(Dataset entries)
----------
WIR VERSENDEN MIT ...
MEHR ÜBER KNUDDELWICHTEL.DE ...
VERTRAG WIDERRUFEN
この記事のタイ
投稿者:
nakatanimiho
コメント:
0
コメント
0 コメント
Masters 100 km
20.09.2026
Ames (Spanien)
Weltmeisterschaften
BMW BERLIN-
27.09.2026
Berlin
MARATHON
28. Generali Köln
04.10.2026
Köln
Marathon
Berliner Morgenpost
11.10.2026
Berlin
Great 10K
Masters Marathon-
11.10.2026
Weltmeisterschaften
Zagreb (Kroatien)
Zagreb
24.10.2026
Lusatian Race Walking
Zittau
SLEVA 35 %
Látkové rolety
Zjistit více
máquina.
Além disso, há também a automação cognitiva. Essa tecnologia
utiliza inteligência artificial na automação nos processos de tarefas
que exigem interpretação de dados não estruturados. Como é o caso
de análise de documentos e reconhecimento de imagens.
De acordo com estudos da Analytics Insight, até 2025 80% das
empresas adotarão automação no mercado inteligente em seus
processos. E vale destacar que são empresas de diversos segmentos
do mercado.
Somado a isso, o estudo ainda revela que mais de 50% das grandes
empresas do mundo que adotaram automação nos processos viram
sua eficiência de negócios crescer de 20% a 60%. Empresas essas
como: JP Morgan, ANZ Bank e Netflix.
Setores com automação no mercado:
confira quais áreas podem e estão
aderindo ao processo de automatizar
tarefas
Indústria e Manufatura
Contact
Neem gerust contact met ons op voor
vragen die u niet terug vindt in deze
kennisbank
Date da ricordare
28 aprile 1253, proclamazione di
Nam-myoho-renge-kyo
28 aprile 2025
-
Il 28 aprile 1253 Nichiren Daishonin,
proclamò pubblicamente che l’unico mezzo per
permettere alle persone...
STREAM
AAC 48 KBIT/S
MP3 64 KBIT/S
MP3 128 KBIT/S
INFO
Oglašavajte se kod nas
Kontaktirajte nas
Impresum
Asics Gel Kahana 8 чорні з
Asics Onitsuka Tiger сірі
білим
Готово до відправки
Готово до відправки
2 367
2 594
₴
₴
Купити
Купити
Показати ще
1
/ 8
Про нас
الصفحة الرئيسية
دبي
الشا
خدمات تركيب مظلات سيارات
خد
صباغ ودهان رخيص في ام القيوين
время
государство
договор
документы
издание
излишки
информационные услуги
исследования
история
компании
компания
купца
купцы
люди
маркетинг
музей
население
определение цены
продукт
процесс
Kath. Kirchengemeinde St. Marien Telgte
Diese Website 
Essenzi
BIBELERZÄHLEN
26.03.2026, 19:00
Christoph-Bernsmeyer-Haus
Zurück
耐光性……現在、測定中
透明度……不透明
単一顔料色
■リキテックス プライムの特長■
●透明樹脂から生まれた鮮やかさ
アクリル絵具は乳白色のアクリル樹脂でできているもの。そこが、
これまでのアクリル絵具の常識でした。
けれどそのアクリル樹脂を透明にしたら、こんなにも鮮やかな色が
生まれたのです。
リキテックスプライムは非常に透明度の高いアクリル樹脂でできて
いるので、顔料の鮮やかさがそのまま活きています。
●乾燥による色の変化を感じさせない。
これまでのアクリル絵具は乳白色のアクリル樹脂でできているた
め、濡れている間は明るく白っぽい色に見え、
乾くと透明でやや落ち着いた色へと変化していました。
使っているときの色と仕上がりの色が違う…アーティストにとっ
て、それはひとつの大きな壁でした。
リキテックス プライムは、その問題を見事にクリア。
----------
What is needed
Note every line above where the string "mercado" shows up, and copy those lines.

Reply
empresas adotarão automação no mercado inteligente em seus
do mercado.
Setores com automação no mercado:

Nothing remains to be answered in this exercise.